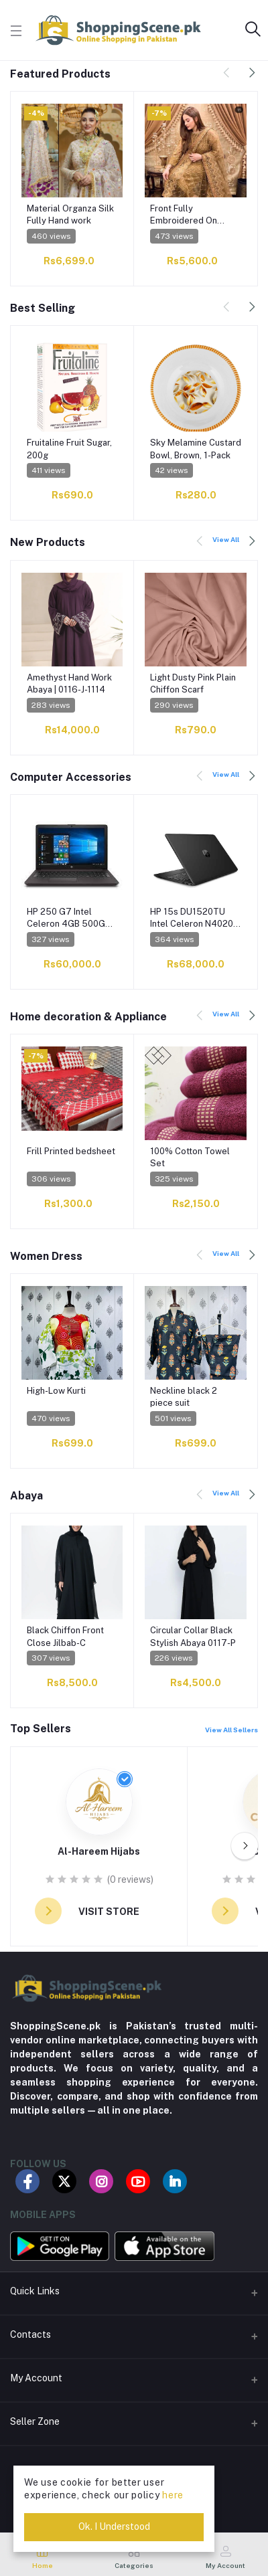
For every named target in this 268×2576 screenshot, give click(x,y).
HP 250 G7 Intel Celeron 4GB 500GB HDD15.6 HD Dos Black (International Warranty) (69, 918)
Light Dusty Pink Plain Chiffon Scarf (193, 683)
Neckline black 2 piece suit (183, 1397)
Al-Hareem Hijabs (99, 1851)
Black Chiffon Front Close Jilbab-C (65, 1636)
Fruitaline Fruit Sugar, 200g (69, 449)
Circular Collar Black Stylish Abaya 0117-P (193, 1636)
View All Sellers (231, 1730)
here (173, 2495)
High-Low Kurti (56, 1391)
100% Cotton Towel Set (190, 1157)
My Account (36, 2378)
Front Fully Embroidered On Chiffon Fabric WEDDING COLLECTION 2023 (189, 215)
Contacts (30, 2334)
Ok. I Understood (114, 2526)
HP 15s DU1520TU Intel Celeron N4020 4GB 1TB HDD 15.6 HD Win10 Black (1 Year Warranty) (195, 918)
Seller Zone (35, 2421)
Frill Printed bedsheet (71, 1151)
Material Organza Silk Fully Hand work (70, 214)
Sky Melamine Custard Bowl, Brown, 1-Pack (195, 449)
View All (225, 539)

--

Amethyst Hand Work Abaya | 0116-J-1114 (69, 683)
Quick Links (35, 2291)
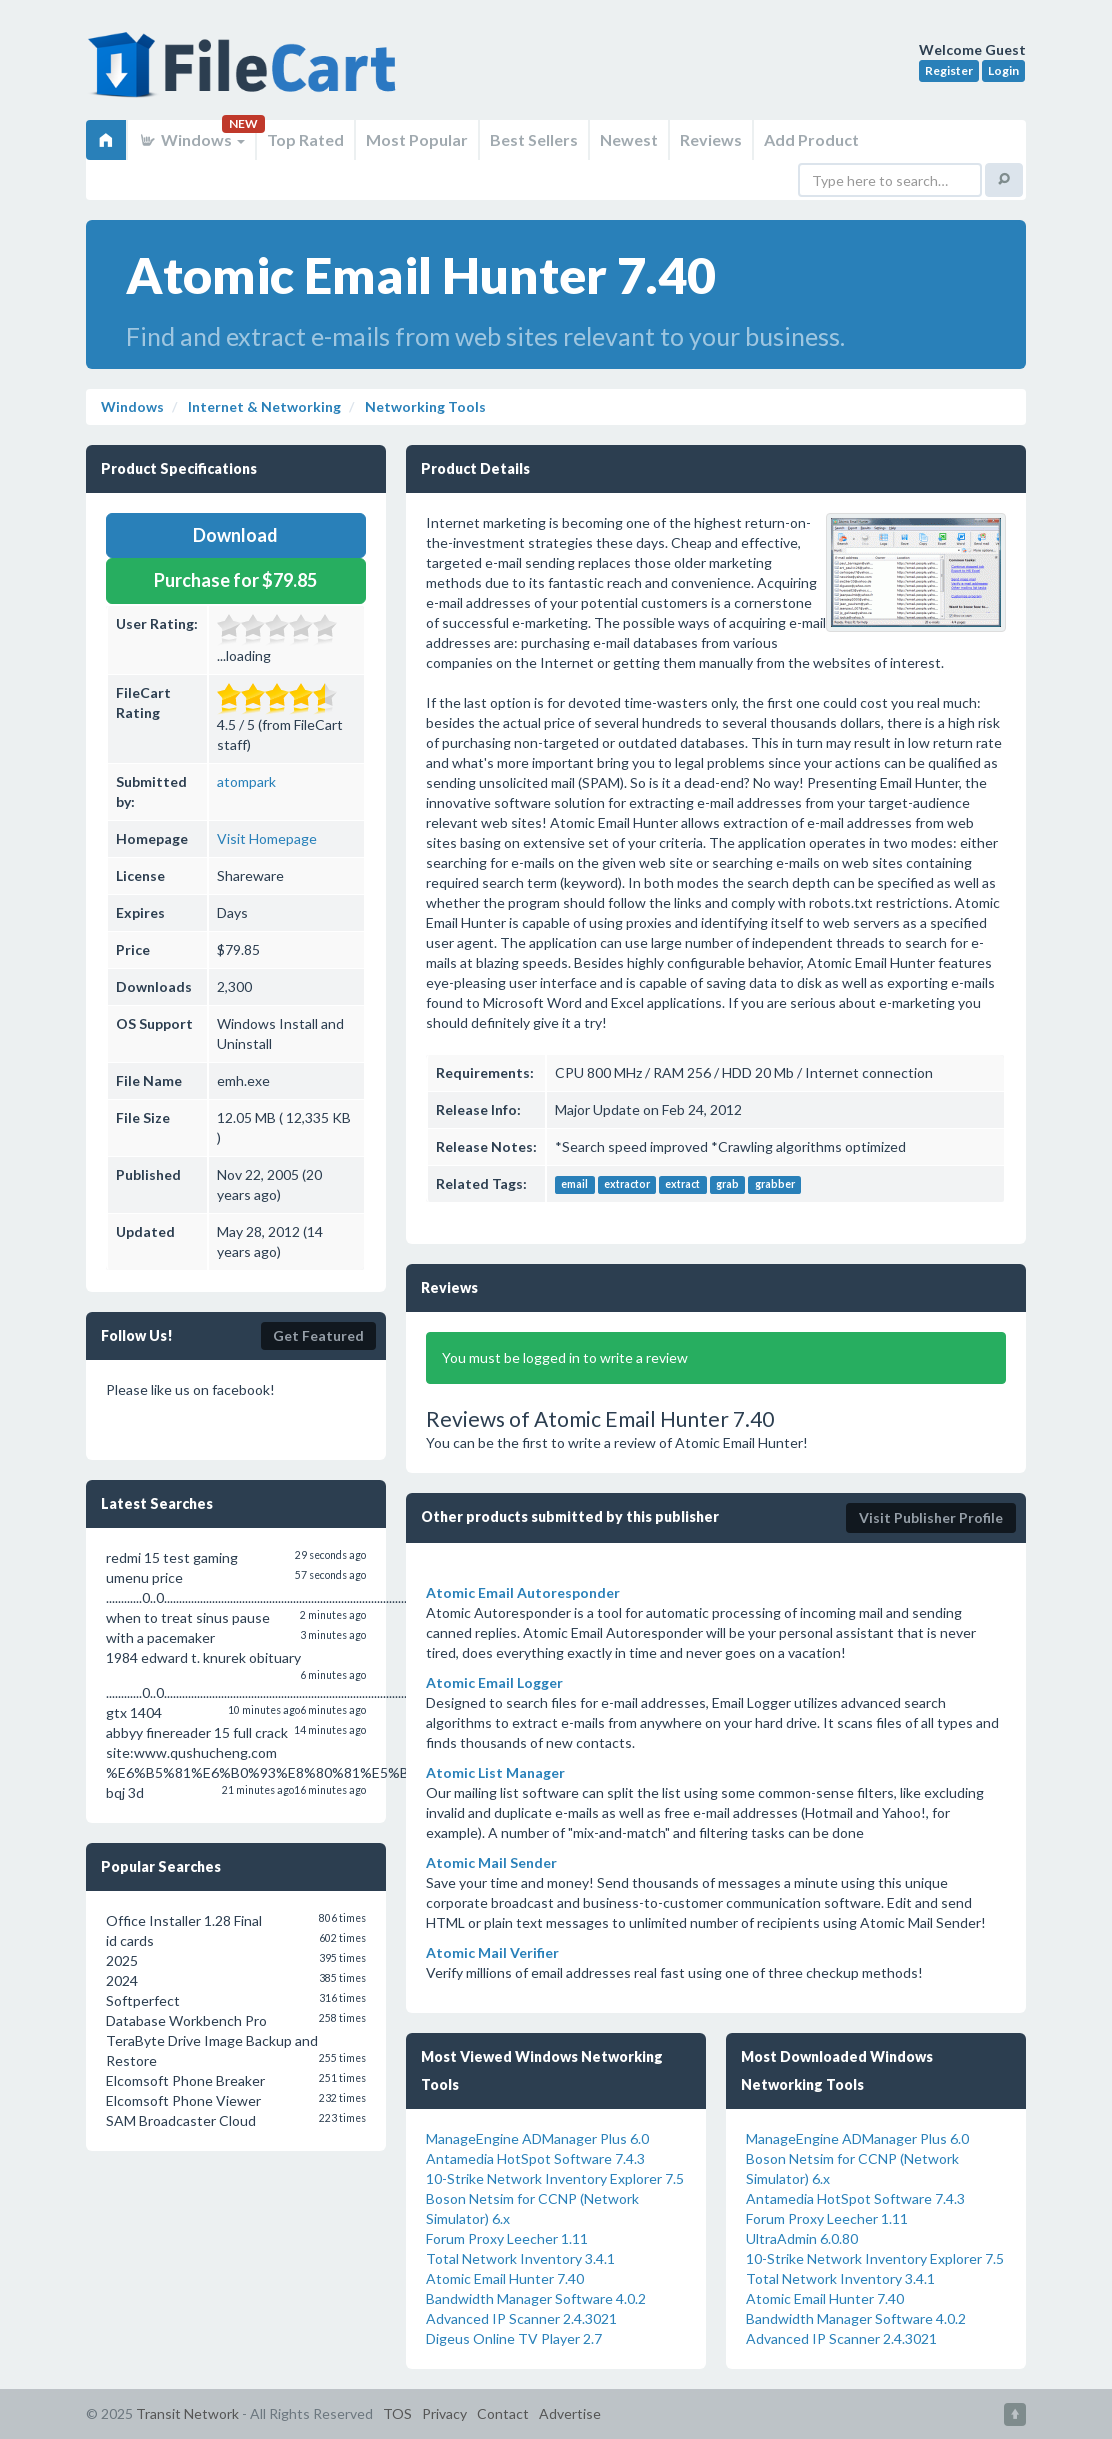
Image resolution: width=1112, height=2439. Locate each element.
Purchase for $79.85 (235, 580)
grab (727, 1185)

...

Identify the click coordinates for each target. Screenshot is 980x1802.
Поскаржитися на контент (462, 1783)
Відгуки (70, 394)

■ The problem:
Above are the records; copy exactly the lines from the line with "For every named" through the line with "View All (225, 539)", both included.

■ The answer:
For every named target in this 268×2576 screenshot, give click(x,y).
HP 250 G7 Intel Celeron 4GB 500GB HDD15.6 HD Dos Black (International Warranty) (69, 918)
Light Dusty Pink Plain Chiffon Scarf (193, 683)
Neckline black 2 piece suit (183, 1397)
Al-Hareem Hijabs (99, 1851)
Black Chiffon Front Close Jilbab-C (65, 1636)
Fruitaline Fruit Sugar, 200g (69, 449)
Circular Collar Black Stylish Abaya 0117-P (193, 1636)
View All Sellers (231, 1730)
here (173, 2495)
High-Low Kurti (56, 1391)
100% Cotton Towel Set (190, 1157)
My Account (36, 2378)
Front Fully Embroidered On Chiffon Fabric WEDDING COLLECTION 2023 (189, 215)
Contacts (30, 2334)
Ok. I Understood (114, 2526)
HP 15s DU1520TU Intel Celeron N4020 4GB 1TB HDD 15.6 HD Win10 Black (1 Year Warranty) (195, 918)
Seller Zone (35, 2421)
Frill Printed bedsheet (71, 1151)
Material Organza Silk Fully Hand work (70, 214)
Sky Melamine Custard Bowl, Brown, 1-Pack (195, 449)
View All (225, 539)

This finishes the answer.